While Dartmouth’s campus hardly functions as a prison, it induces a state of constant visibility reminiscent of Foucault’s theory. In college, every facet of life is made visible and public. You eat your meals in communal cafeterias, exercise in a public gym, study in the library — some of which eerily emulate panoptic architecture, such as Sanborn and the East Reading Room — and sleep alongside roommates. When every element of your daily routine unfolds in a communal space, there is no semblance of privacy, invisibility or anonymity. At Dartmouth, you are always at risk of being seen, even if your specific observers change.
In effect, panoptic surveillance is permanent. You could be the only body in Foco and still perform under the guise of social-policing and peer surveillance. At a certain point, you begin to police yourself. Simultaneously, you enforce panopticism on your peers by observing them as they order a Collis smoothie, loop around Occom, sprawl out their notes in Blobby.
Of course, every community bears some element of social policing. Perception is an inevitable part of the human experience. Dartmouth’s insular location, intimate student body and remarkably small campus exacerbate its panoptic nature. To function optimally, panopticism requires “the closing of the town from outlying districts.” Dartmouth certainly meets this criteria. In Hanover, there is no urban refuge one can flee to without hopping on a bus. We are isolated on a 269-acre campus in the middle of the woods.
Some students respond to the panopticon effect with codependence. They eat all of their meals with friends, study in groups, exercise with a gym buddy and constantly move in packs. At Dartmouth, one of the most brave and subversive things you can do is comfortably exist — and be perceived existing — alone.

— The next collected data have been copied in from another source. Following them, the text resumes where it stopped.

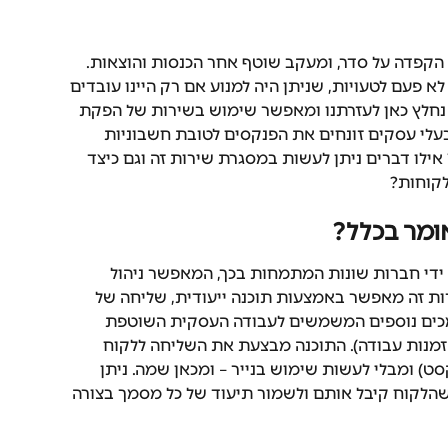
ב הקפדה על סדר, ומעקב שוטף אחר הכנסות והוצאות. 
 פעם לטעויות, שניתן היה למנוע אם רק היינו עובדים 
 נחלץ כאן לעזרתנו ומאפשר שימוש בשירות של הפקת 
 בעלי עסקים זונחים את הפנקסים לטובת חשבוניות 
 אילו דברים ניתן לעשות במסגרת שירות זה וגם כיצד 
לקוחות?
ומר בכלל?
ידי חברות שונות המתמחות בכך, המאפשר ניהול 
ת זה מאפשר באמצעות תוכנה ייעודית, שליחה של 
סמכים נוספים המשמשים לעבודה העסקית השוטפת 
זמנות עבודה). התוכנה מבצעת את השליחה ללקוח 
ט) ומבלי לעשות שימוש בנייר – ומכאן שמה. ניתן 
הלקוח קיבל אותם ולשמור תיעוד של כל מסמך בצורה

When I returned to school after my off term — 12 weeks of unadulterated anonymity in New York City — Dartmouth’s characteristic panopticism was almost palpable. In Manhattan, my existence flew under the radar. Nobody knew my name, and nobody asked. I could wear my most fashionable or flamboyant outfit. Hell, I could walk around the East Village butt-naked and still not be the most noteworthy character in my vicinity. While surrounded by people, I was free of panoptic surveillance.
Upon re-entering the Dartmouth bubble, I felt as if I was re-subjecting myself to an arena of axial visibility. I couldn’t shake the feeling of being perceived as I lugged my suitcase across the Green. But the discomfort of existing under omnipresent scrutiny immediately subsided when I moved off campus. Off campus, the anxiety of feeling like I always have to perform for an invisible crowd disappeared. The mere ritual of eating breakfast alone grants me an agency and freedom I didn't know I needed until I got it back.
I haven't visited the graveyard once this term, and frankly I don't plan on it. On the Foley porch, I may not go entirely unperceived, but I’m able to escape the panoptic Dartmouth machine — and for the time being, that’s good enough for me.